Sounds like you have too much fuel pressure. How confident are you of the accuracy of your gauge? Are you monitoring fuel pressure through startup and shutdown?

I added a Racetronix 5/16" QD to 1/8" adapter to the side of my oem fuel rail so I'd retain my 97 shraeder valve and have an on rail gauge.

I'd also suspect the quality of that aftermarket fuel rail...might want to check the inner diameter of the injector hole.

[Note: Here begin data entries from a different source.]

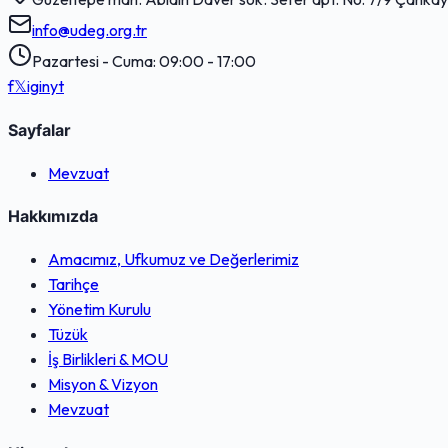
info@udeg.org.tr
Pazartesi - Cuma: 09:00 - 17:00
f
𝕏
ig
in
yt
Sayfalar
Mevzuat
Hakkımızda
Amacımız, Ufkumuz ve Değerlerimiz
Tarihçe
Yönetim Kurulu
Tüzük
İş Birlikleri & MOU
Misyon & Vizyon
Mevzuat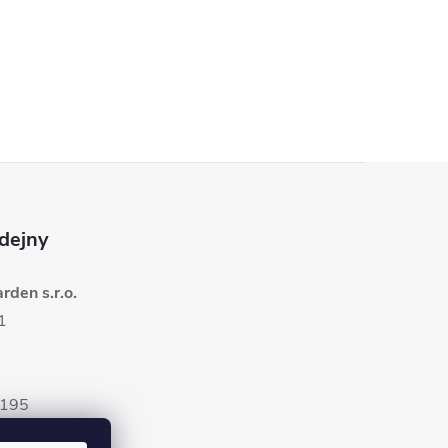
dejny
den s.r.o.
1
5195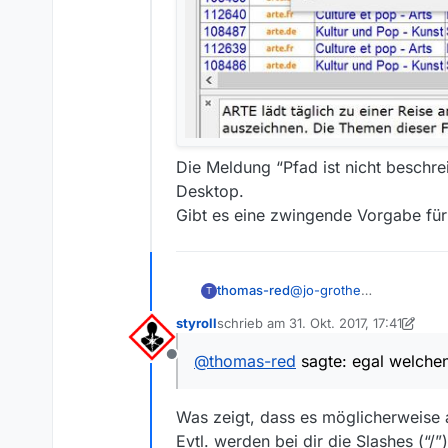
Die Meldung “Pfad ist nicht beschr
Desktop.
Gibt es eine zwingende Vorgabe für
thomas-red
@
jo-grothe
T
Hallo Jo,
styroll
schrieb am
31. Okt. 2017, 17:41
ich bin nicht so firm in 
zuletzt editiert von styroll
Java Version 8 Update 15
@
thomas-red
sagte: egal welchen
Offline
Windows 10 Pro 64-bit
MediathekView Version 13
Was zeigt, dass es möglicherweise a
Evtl. werden bei dir die Slashes (“/”)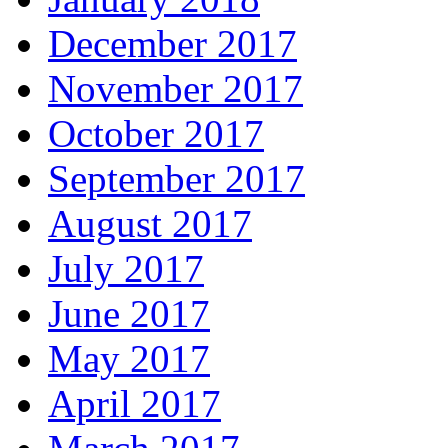
December 2017
November 2017
October 2017
September 2017
August 2017
July 2017
June 2017
May 2017
April 2017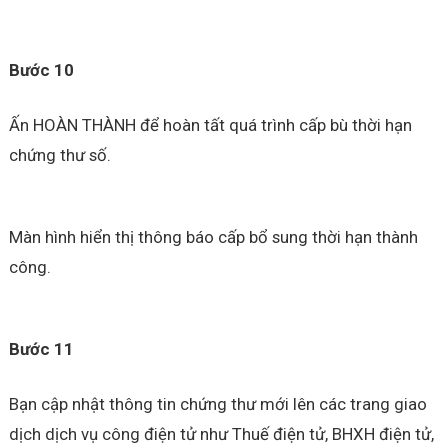
Bước 10
Ấn HOÀN THÀNH để hoàn tất quá trình cấp bù thời hạn
chứng thư số.
Màn hình hiển thị thông báo cấp bổ sung thời hạn thành
công.
Bước 11
Bạn cập nhật thông tin chứng thư mới lên các trang giao
dịch dịch vụ công điện tử như Thuế điện tử, BHXH điện tử,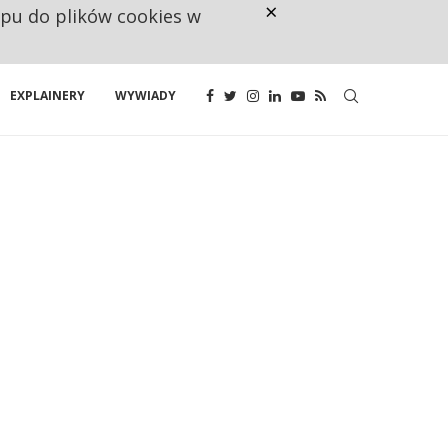
×
ępu do plików cookies w
CO TRZECIĄ ZŁOTÓWKĘ Z EMER
EXPLAINERY
WYWIADY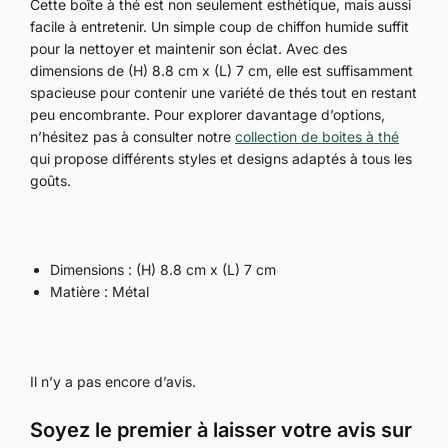
Cette boîte à thé est non seulement esthétique, mais aussi
facile à entretenir. Un simple coup de chiffon humide suffit
pour la nettoyer et maintenir son éclat. Avec des
dimensions de (H) 8.8 cm x (L) 7 cm, elle est suffisamment
spacieuse pour contenir une variété de thés tout en restant
peu encombrante. Pour explorer davantage d’options,
n’hésitez pas à consulter notre
collection de boites à thé
qui propose différents styles et designs adaptés à tous les
goûts.
Dimensions : (H) 8.8 cm x (L) 7 cm
Matière : Métal
Il n’y a pas encore d’avis.
Soyez le premier à laisser votre avis sur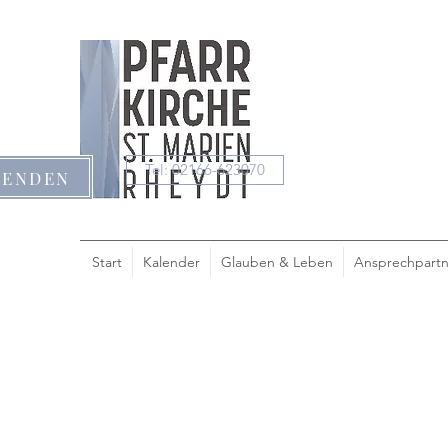
Tel: 02166-623070
PENDEN
Start
Kalender
Glauben & Leben
Ansprechpartn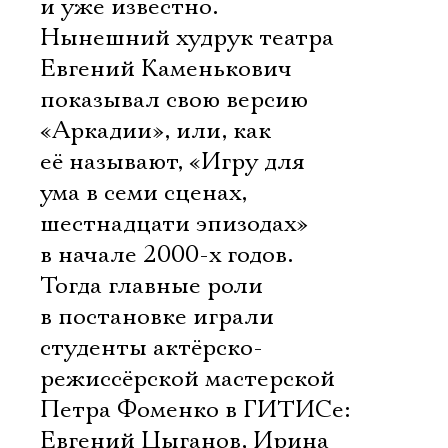
и уже известно.
Нынешний худрук театра
Евгений Каменькович
показывал свою версию
«Аркадии», или, как
её называют, «Игру для
ума в семи сценах,
шестнадцати эпизодах»
в начале 2000-х годов.
Тогда главные роли
в постановке играли
студенты актёрско-
режиссёрской мастерской
Петра Фоменко в ГИТИСе:
Евгений Цыганов, Ирина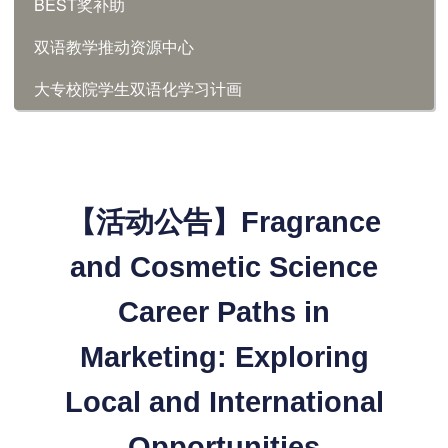
BEST奖补助
双语教学推动资源中心
大专校院学生双语化学习计画
【活动公告】Fragrance
and Cosmetic Science
Career Paths in
Marketing: Exploring
Local and International
Opportunities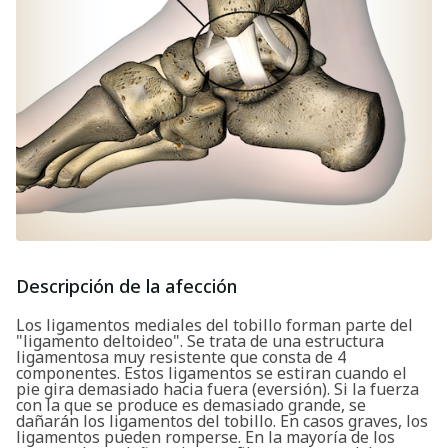
Descripción de la afección
Los ligamentos mediales del tobillo forman parte del
"ligamento deltoideo". Se trata de una estructura
ligamentosa muy resistente que consta de 4
componentes. Estos ligamentos se estiran cuando el
pie gira demasiado hacia fuera (eversión). Si la fuerza
con la que se produce es demasiado grande, se
dañarán los ligamentos del tobillo. En casos graves, los
ligamentos pueden romperse. En la mayoría de los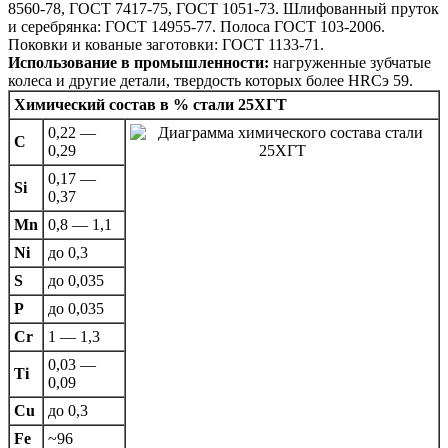
8560-78, ГОСТ 7417-75, ГОСТ 1051-73. Шлифованный пруток
и серебрянка: ГОСТ 14955-77. Полоса ГОСТ 103-2006.
Поковки и кованые заготовки: ГОСТ 1133-71.
Использование в промышленности:
нагруженные зубчатые
колеса и другие детали, твердость которых более НRСэ 59.
Химический состав в % стали 25ХГТ
0,22 —
C
0,29
0,17 —
Si
0,37
Mn
0,8 — 1,1
Ni
до 0,3
S
до 0,035
P
до 0,035
Cr
1 — 1,3
0,03 —
Ti
0,09
Cu
до 0,3
Fe
~96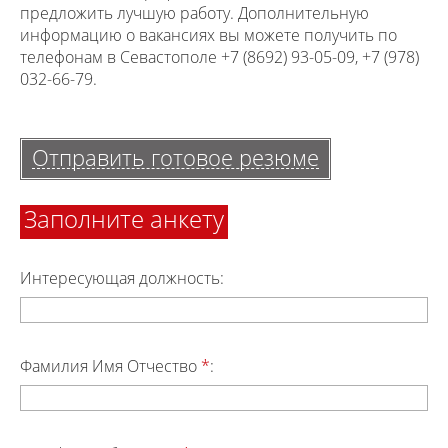
предложить лучшую работу. Дополнительную
информацию о вакансиях вы можете получить по
телефонам в Севастополе +7 (8692) 93-05-09, +7 (978)
032-66-79.
Отправить готовое резюме
Заполните анкету
Интересующая должность:
Фамилия Имя Отчество
*
: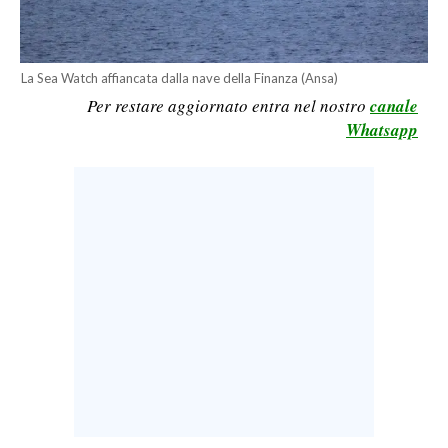
LAVORO
BANDI
La Sea Watch affiancata dalla nave della Finanza (Ansa)
Per restare aggiornato entra nel nostro
canale
SPORT IN SARDEGNA
Whatsapp
SPORT
RISULTATI E CLASSIFICHE
CALCIO
CALCIO REGIONALE
BASKET
VOLLEY
MOTORI
TENNIS
ALTRI SPORT
CULTURA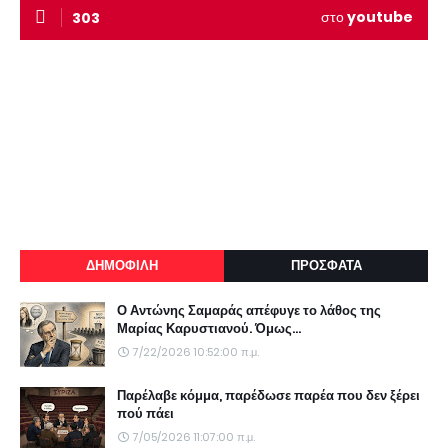
στο
youtube
303
ΔΗΜΟΦΙΛΗ
ΠΡΟΣΦΑΤΑ
Ο Αντώνης Σαμαράς απέφυγε το λάθος της
Μαρίας Καρυστιανού. Όμως...
7/22/2026 10:52:00 π.μ.
Παρέλαβε κόμμα, παρέδωσε παρέα που δεν ξέρει
πού πάει
7/05/2026 11:07:00 π.μ.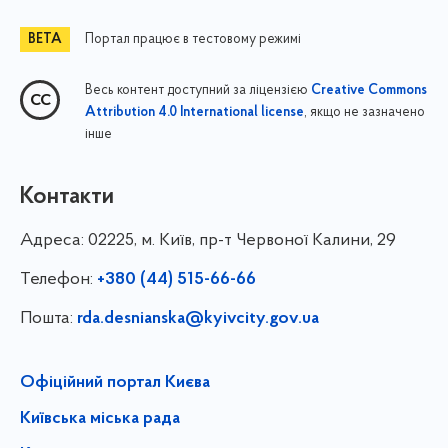
Портал працює в тестовому режимі
Весь контент доступний за ліцензією
Creative Commons
, якщо не зазначено
Attribution 4.0 International license
інше
Контакти
Адреса:
02225, м. Київ, пр-т Червоної Калини, 29
Телефон:
+380 (44) 515-66-66
Пошта:
rda.desnianska@kyivcity.gov.ua
Офіційний портал Києва
Київська міська рада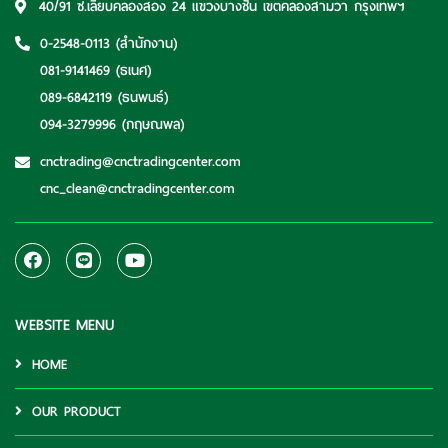
40/91 ซ.เลียบคลองสอง 24 แขวงบางชัน เขตคลองสามวา กรุงเทพฯ
0-2548-0113
(สำนักงาน)
081-9141469
(ธเนศ)
089-6842119
(ธนพนธ์)
094-3279996
(กฤษณพล)
cnctrading@cnctradingcenter.com
cnc_clean@cnctradingcenter.com
WEBSITE MENU
HOME
OUR PRODUCT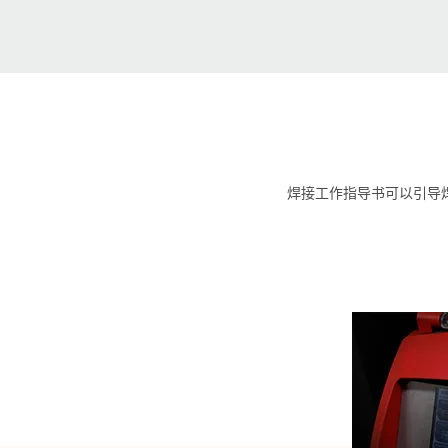
焊接工作指导书可以引导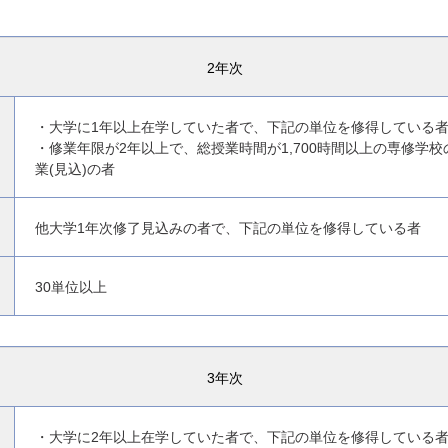
2年次
・大学に1年以上在学していた者で、下記の単位を修得している
・修業年限が2年以上で、総授業時間が1,700時間以上の専修学
業(見込)の者
他大学1年次修了見込みの者で、下記の単位を修得している者
30単位以上
3年次
・大学に2年以上在学していた者で、下記の単位を修得している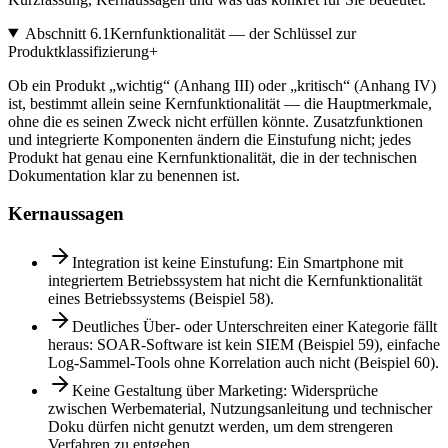
Abschnitt
6.1
Kernfunktionalität — der Schlüssel zur
Produktklassifizierung
+
Ob ein Produkt „wichtig“ (Anhang III) oder „kritisch“ (Anhang IV)
ist, bestimmt allein seine Kernfunktionalität — die Hauptmerkmale,
ohne die es seinen Zweck nicht erfüllen könnte. Zusatzfunktionen
und integrierte Komponenten ändern die Einstufung nicht; jedes
Produkt hat genau eine Kernfunktionalität, die in der technischen
Dokumentation klar zu benennen ist.
Kernaussagen
Integration ist keine Einstufung: Ein Smartphone mit
integriertem Betriebssystem hat nicht die Kernfunktionalität
eines Betriebssystems (Beispiel 58).
Deutliches Über- oder Unterschreiten einer Kategorie fällt
heraus: SOAR-Software ist kein SIEM (Beispiel 59), einfache
Log-Sammel-Tools ohne Korrelation auch nicht (Beispiel 60).
Keine Gestaltung über Marketing: Widersprüche
zwischen Werbematerial, Nutzungsanleitung und technischer
Doku dürfen nicht genutzt werden, um dem strengeren
Verfahren zu entgehen.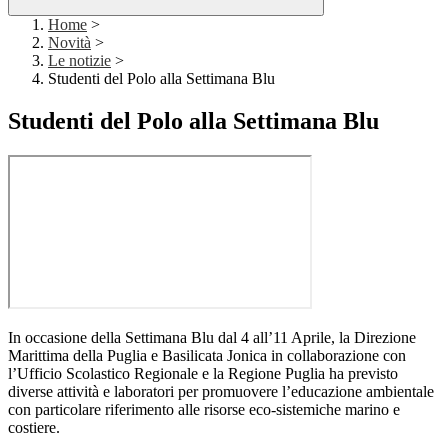
Home
>
Novità
>
Le notizie
>
Studenti del Polo alla Settimana Blu
Studenti del Polo alla Settimana Blu
In occasione della Settimana Blu dal 4 all’11 Aprile, la Direzione
Marittima della Puglia e Basilicata Jonica in collaborazione con
l’Ufficio Scolastico Regionale e la Regione Puglia ha previsto
diverse attività e laboratori per promuovere l’educazione ambientale
con particolare riferimento alle risorse eco-sistemiche marino e
costiere.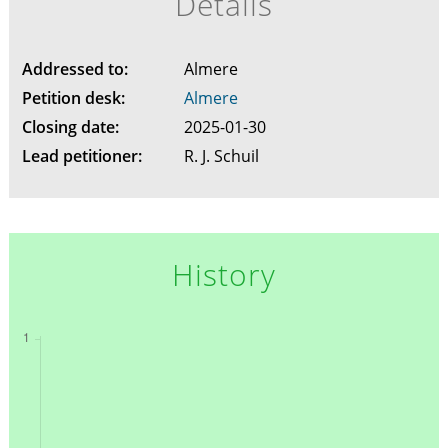
Details
Addressed to:
Almere
Petition desk:
Almere
Closing date:
2025-01-30
Lead petitioner:
R. J. Schuil
History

For what it's worth I rebuilt my pump assembly with a Bosch pump from Amazon via Brazil and it lasted two weeks.

I hear most of the Delphi issues are bad connectors and wiring.

I put a Rock Auto sourced Brute Power fuel pump assembly on my 97 almost 3 years ago. It's been on road trips to Canada, down to Moab and on the Rubicon Trail twice (all places I didn't do kind things to it... smashing the bottom of the fuel tank skid.)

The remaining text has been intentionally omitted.